But it was only a faint voice, and easy to thrust aside as the planning went ahead full speed.


It did not take very long for the crew of the Lancet to realize that there was something very odd indeed about the small, self-effacing inhabitants of 31 Brucker VII.

In fact, "odd" was not really quite the proper word for these creatures at all. No one knew better than the doctors of Hospital Earth that oddness was the rule among the various members of the galactic civilization. All sorts and varieties of life-forms had been discovered, described and studied, each with its singular differences, each with certain similarities, and each quite "odd" in reference to any of the others.

In Dal this awareness of the oddness and difference of other races was particularly acute. He knew that to Tiger and Jack he himself seemed odd, both anatomically and in other ways. His fine gray fur and his four-fingered hands set him apart from them—he would never be mistaken for an Earthman, even in the densest fog. But these were comprehensible differences. His close attachment to Fuzzy was something else, and still seemed beyond their ability to understand.

He had spent one whole evening patiently trying to make Jack understand just how his attachment to the little pink creature was more than just the fondness of a man for his dog.

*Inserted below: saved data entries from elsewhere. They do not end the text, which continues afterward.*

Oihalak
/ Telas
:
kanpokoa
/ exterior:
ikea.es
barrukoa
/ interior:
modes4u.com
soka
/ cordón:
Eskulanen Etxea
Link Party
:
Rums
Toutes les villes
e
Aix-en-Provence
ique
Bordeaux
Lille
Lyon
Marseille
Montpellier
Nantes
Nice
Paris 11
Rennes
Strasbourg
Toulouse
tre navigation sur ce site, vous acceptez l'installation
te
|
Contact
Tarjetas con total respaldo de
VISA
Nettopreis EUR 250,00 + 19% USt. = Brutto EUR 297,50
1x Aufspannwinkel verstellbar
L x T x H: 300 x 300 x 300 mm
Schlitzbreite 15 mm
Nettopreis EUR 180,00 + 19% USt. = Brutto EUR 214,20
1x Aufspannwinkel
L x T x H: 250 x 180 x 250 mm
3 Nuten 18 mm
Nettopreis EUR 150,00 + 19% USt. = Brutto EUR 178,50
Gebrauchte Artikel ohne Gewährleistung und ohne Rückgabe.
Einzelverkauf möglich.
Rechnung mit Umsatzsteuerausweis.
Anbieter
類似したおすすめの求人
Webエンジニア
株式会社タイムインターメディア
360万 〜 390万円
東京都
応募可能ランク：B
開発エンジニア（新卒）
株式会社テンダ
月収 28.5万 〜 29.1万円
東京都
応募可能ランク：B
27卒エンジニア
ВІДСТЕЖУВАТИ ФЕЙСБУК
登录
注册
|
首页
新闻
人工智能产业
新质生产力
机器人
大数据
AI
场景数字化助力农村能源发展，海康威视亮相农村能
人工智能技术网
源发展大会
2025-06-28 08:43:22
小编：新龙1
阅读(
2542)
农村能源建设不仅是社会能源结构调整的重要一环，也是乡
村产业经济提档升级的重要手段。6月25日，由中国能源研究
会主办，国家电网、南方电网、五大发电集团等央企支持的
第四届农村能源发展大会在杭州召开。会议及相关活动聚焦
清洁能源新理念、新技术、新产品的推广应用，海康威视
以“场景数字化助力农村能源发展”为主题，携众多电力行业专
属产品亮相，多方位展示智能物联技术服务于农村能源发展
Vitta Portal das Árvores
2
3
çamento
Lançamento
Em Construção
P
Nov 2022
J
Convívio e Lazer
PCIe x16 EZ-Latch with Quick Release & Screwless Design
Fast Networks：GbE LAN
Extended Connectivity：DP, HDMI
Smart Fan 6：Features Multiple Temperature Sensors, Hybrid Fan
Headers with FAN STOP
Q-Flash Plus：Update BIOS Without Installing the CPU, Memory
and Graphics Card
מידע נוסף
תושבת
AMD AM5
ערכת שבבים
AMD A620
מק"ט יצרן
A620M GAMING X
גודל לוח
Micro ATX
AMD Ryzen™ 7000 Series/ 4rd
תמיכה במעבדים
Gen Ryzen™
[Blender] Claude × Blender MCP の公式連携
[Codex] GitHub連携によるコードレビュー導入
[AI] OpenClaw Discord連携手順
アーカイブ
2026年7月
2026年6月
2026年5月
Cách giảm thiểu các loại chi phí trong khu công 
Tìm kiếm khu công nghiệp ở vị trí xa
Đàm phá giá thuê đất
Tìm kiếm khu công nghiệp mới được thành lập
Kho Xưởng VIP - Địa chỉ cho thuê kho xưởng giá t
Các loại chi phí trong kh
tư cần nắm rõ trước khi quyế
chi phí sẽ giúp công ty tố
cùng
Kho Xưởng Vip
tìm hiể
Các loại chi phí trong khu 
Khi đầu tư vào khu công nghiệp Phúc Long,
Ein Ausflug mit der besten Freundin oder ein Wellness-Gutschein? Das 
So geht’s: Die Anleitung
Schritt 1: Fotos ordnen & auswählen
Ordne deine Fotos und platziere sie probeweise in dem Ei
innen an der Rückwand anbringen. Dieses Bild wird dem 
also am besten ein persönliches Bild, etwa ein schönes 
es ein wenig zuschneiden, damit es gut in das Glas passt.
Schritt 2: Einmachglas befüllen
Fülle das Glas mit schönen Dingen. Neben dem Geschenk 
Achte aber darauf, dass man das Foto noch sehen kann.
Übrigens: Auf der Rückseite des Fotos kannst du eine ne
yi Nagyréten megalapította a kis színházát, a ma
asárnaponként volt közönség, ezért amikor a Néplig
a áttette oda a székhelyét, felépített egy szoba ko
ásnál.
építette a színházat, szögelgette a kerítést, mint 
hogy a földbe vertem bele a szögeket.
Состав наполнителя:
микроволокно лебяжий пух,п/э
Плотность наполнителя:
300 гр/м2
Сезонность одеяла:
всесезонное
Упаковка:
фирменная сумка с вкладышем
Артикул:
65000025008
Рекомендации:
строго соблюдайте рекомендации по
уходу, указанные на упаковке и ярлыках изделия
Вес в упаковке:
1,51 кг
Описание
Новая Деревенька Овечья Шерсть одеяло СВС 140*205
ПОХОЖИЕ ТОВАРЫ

"Well, what would you call it, then?"

"Symbiosis is probably the best word for it," Dal had replied. "Two life-forms live together, and each one helps the other—that's all symbiosis is. Together each one is better off than either one would be alone. We all of us live in symbiosis with the bacteria in our digestive tracts, don't we? We provide them with a place to live and grow, and they help us digest our food. It's a kind of a partnership—and Fuzzy and I are partners in the same sort of way."

Jack had argued, and then lost his temper, and finally grudgingly agreed that he supposed he would have to tolerate it even if it didn't make sense to him.

But the creatures on 31 Brucker VII were "odd" far beyond the reasonable limits of oddness—so far beyond it that the doctors could not believe the things that their eyes and their instruments were telling them.